--- Record extracts Enclosed Below ---

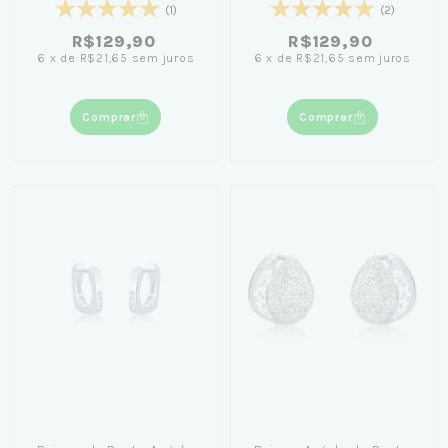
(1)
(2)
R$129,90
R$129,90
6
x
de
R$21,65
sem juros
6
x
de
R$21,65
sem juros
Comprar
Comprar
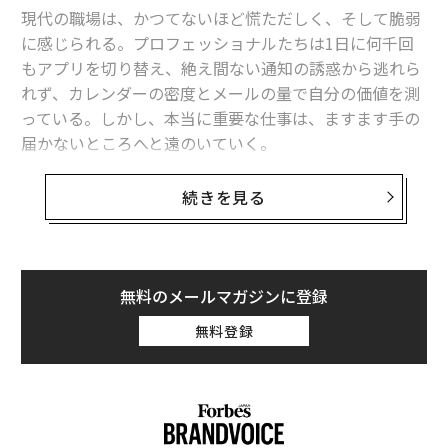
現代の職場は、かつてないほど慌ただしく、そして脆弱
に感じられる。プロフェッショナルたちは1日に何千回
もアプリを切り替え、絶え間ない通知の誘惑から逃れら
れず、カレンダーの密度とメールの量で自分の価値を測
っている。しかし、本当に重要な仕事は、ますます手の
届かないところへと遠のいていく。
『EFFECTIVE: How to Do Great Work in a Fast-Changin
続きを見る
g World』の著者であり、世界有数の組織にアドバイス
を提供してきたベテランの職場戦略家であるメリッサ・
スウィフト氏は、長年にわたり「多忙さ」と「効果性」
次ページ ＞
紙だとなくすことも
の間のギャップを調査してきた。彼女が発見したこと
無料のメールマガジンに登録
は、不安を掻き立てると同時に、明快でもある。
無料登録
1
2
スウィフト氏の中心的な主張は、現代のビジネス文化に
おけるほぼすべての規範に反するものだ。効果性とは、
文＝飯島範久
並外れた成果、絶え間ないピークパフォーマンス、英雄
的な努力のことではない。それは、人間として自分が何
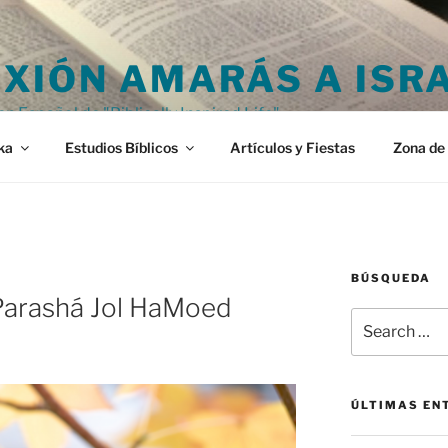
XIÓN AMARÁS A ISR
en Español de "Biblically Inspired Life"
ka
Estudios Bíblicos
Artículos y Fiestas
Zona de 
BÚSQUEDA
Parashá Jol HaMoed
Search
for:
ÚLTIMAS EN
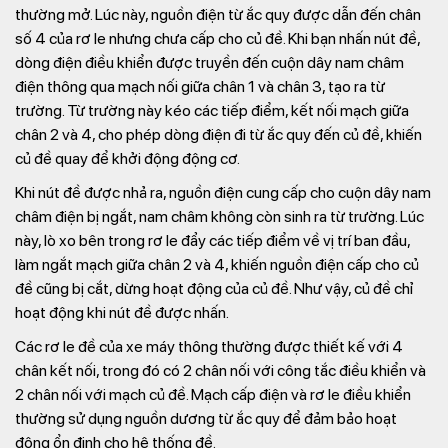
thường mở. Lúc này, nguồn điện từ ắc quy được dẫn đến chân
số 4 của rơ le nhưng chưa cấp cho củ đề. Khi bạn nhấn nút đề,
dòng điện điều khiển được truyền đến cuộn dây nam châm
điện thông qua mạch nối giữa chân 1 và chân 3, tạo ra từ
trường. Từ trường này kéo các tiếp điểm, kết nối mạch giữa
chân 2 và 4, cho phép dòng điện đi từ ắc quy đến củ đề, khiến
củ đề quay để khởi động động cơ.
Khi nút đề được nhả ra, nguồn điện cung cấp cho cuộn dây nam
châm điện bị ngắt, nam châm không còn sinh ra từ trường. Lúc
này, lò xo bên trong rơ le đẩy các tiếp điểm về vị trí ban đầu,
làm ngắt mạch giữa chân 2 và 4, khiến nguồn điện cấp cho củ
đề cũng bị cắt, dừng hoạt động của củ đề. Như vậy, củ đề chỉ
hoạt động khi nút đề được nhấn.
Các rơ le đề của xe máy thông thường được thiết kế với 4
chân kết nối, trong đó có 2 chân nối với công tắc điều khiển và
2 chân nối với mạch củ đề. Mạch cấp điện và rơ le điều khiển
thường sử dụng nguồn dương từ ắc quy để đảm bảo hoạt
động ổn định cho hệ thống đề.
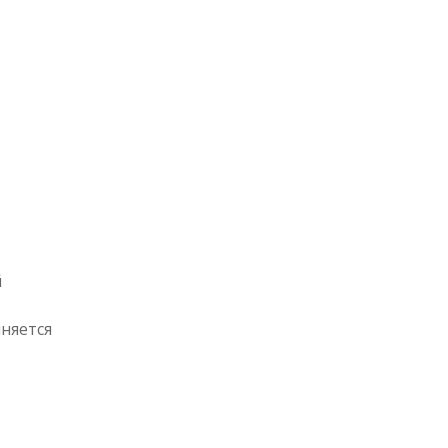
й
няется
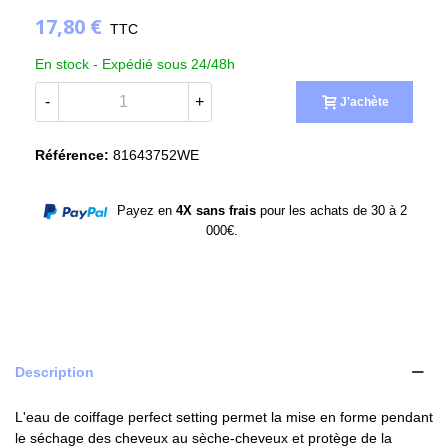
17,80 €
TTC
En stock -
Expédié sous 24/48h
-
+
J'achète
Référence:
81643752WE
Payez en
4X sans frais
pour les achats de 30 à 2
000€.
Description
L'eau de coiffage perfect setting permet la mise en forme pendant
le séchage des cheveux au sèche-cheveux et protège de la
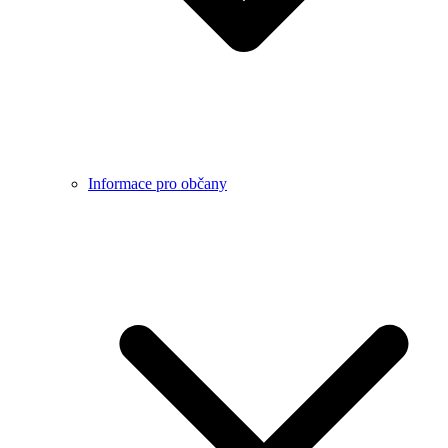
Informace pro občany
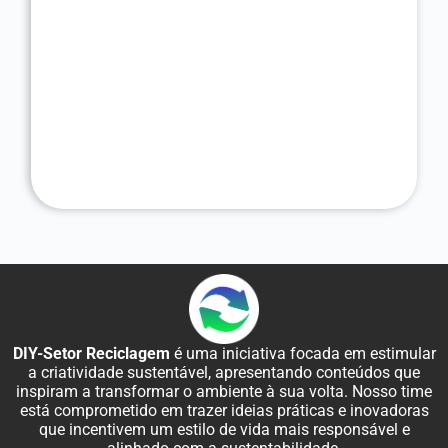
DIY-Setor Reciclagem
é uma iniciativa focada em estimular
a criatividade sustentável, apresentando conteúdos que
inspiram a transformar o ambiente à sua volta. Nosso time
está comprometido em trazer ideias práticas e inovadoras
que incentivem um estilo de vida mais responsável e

--- End of Enclosed Record extracts ---

--- What to work on ---
Work out how many lines above have the string "thường" in them, and give only the number.

--- Answer below ---
3